When you buy a new build Leasehold house the true ownership is often sold to a speculator for £2000 or probably much less, a price and an opportunity never offered to you and not available.
That’s right, a 3rd party actually owns the home you think you just bought. The Title is sold behind your back. It looks like a fraud. It is a fraud but allowed by law. The law says it is ok to cheat Leasehold house buyers. You then spend the rest of your life paying for someone else’s house and even pay rent (groundrent).
In order for a contract to be fair, both parties must know what deal they are entering into. There must not be unfair terms or entrapment and material facts must be made known.
The Leasehold system, from purchase point to signing the lease, fails to meet these requirements and in fact there is systemic abuse of the law and systemic lack of good advice from professionals.

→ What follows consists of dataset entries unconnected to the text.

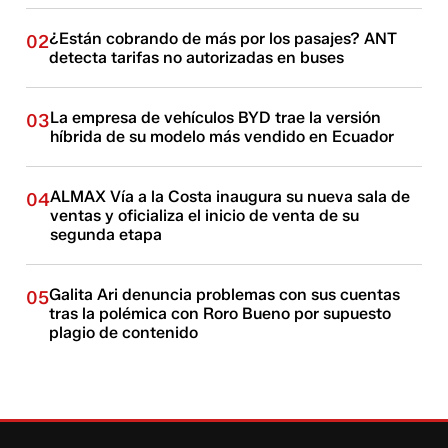
¿Están cobrando de más por los pasajes? ANT
02
detecta tarifas no autorizadas en buses
La empresa de vehículos BYD trae la versión
03
híbrida de su modelo más vendido en Ecuador
ALMAX Vía a la Costa inaugura su nueva sala de
04
ventas y oficializa el inicio de venta de su
segunda etapa
Galita Ari denuncia problemas con sus cuentas
05
tras la polémica con Roro Bueno por supuesto
plagio de contenido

Most people think they purchased a house or flat not that they entered into an agreement where a 3rd party has a big financial interest in the property they are paying for.
Leaseholders are NOT made aware of crucial facts and do not know they are Tenants rather than home owners, particularly in houses. Even in flats, the true ownership and true Landlord-Tenant relationship is hidden or not made clear.
The key facts that have massive financial impacts are not stated in Plain English at any point.
These options proposed by the Law Commission do not even fulfil their remit to make Enfranchisement “cheaper” – not just a bit – for ALL leaseholders, not just those under 80 years.
Instead of root and branch reform – as identified in their own report and supported by a mountain of evidence which they have ignored – we have actually ended up with TWO options. The third option is an unbelievably arrogant and dismissive option of keeping things as they are!! – and so not even doing what they were tasked to do – develop reforms to make Enfranchisement ” cheaper, quicker and easier”. This is tinkering, not reforming and based on the assumption that Leasehold is fine in complete contradiction to all the evidence and their own reports. Option 3 just allows a Govt the opportunity to do nothing much – everything the same as before with tweaks.
They say the “Freeholder” deserves compensation otherwise his Human Rights will be denied. They don’t say his Human Rights will be denied if he still makes a whacking great profit for doing nothing and contributing nothing. They will only be denied if the “compensation” is not big enough. So they dismiss out of hand the level favoured by the 5m trapped leaseholders: either a multiple of ground rent or a percentage of 1 or 2 per cent of the market value.
Cheating people and using them as an income stream is not a human right. Freeholders expect to benefit from the value in the home despite not paying anything for it or after having paid a fraction of the cost that the householder has paid.
Not enough weight has been given to Public Interest and the Common Good or the fact that no other country has this system. The lives and incomes of 6m people are the Common Good and a Public Interest.